• WORK INSTRUCTIONS:
An exact transcription is needed, starting at the line containing "Two-factor authentication for your account" and running through the last line of the records, with every picture left out.

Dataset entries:
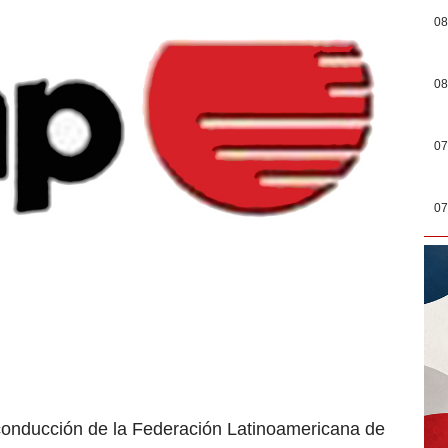
08
08
07
07
conducción de la Federación Latinoamericana de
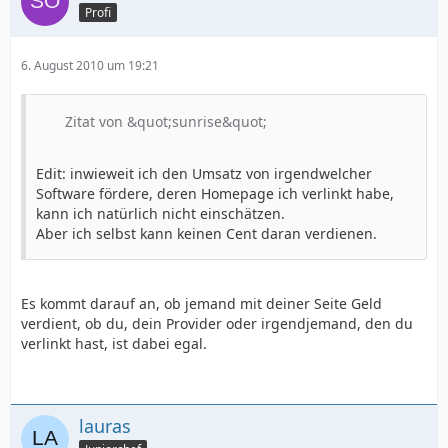
Profi
6. August 2010 um 19:21
Zitat von &quot;sunrise&quot;
Edit: inwieweit ich den Umsatz von irgendwelcher
Software fördere, deren Homepage ich verlinkt habe,
kann ich natürlich nicht einschätzen.
Aber ich selbst kann keinen Cent daran verdienen.
Es kommt darauf an, ob jemand mit deiner Seite Geld
verdient, ob du, dein Provider oder irgendjemand, den du
verlinkt hast, ist dabei egal.
lauras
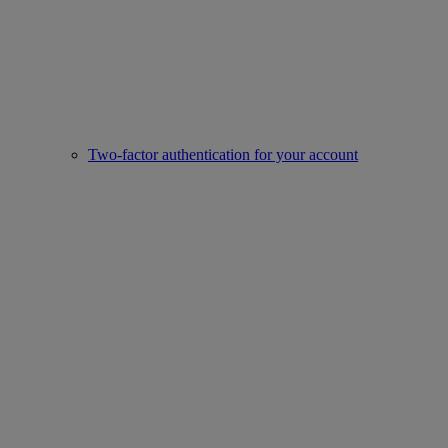
Two-factor authentication for your account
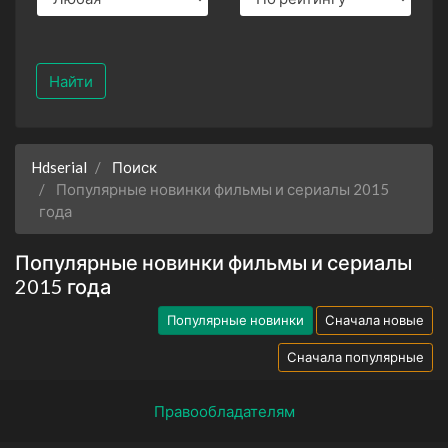
Найти
Hdserial
Поиск
Популярные новинки фильмы и сериалы 2015
года
Популярные новинки фильмы и сериалы
2015 года
Популярные новинки
Сначала новые
Сначала популярные
Правообладателям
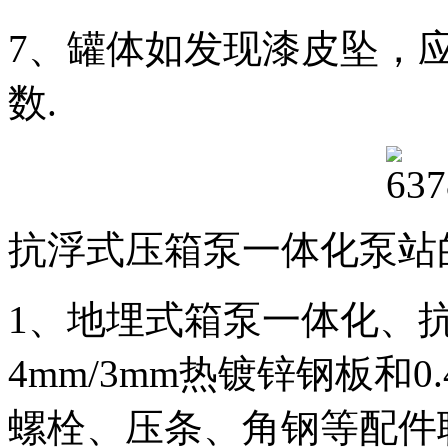
7、罐体如发现漆皮坠，
数.
抗浮式压箱泵一体化泵站
1、地埋式箱泵一体化、
4mm/3mm热镀锌钢板和0
螺栓、压条、角钢等配件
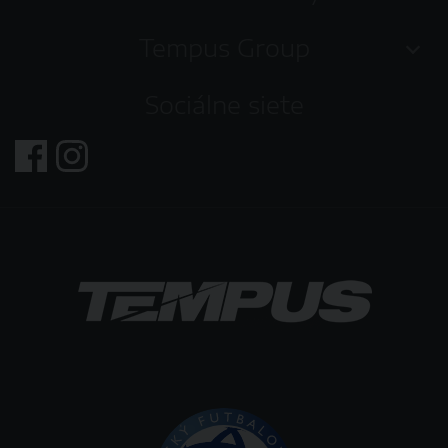
Tempus Group
Sociálne siete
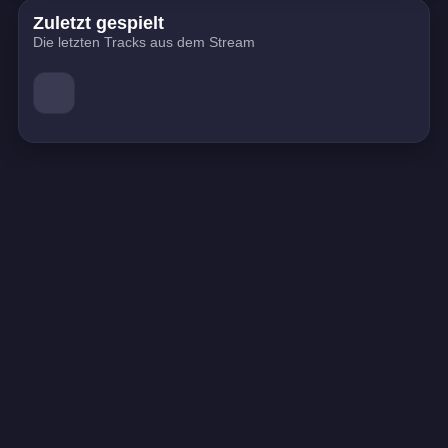
Zuletzt gespielt
Die letzten Tracks aus dem Stream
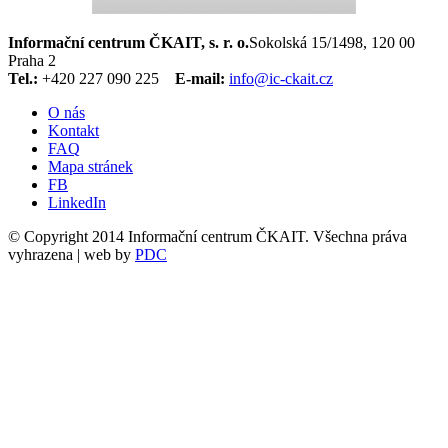
Informační centrum ČKAIT, s. r. o.
Sokolská 15/1498, 120 00
Praha 2
Tel.:
+420 227 090 225
E-mail:
info@ic-ckait.cz
O nás
Kontakt
FAQ
Mapa stránek
FB
LinkedIn
© Copyright 2014 Informační centrum ČKAIT. Všechna práva
vyhrazena | web by
PDC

• REPLY:
Two-factor authentication for your account
Найти
Hdserial
Поиск
Популярные новинки фильмы и сериалы 2015
года
Популярные новинки фильмы и сериалы
2015 года
Популярные новинки
Сначала новые
Сначала популярные
Правообладателям
7、罐体如发现漆皮坠，
数.
抗浮式压箱泵一体化泵站
1、地埋式箱泵一体化、
4mm/3mm热镀锌钢板和0
螺栓、压条、角钢等配件
Tempus Group
Sociálne siete
Zuletzt gespielt
Die letzten Tracks aus dem Stream
Informační centrum ČKAIT, s. r. o.
Sokolská 15/1498, 120 00
Praha 2
Tel.:
+420 227 090 225
E-mail:
info@ic-ckait.cz
O nás
Kontakt
FAQ
Mapa stránek
FB
LinkedIn
© Copyright 2014 Informační centrum ČKAIT. Všechna práva
vyhrazena | web by
PDC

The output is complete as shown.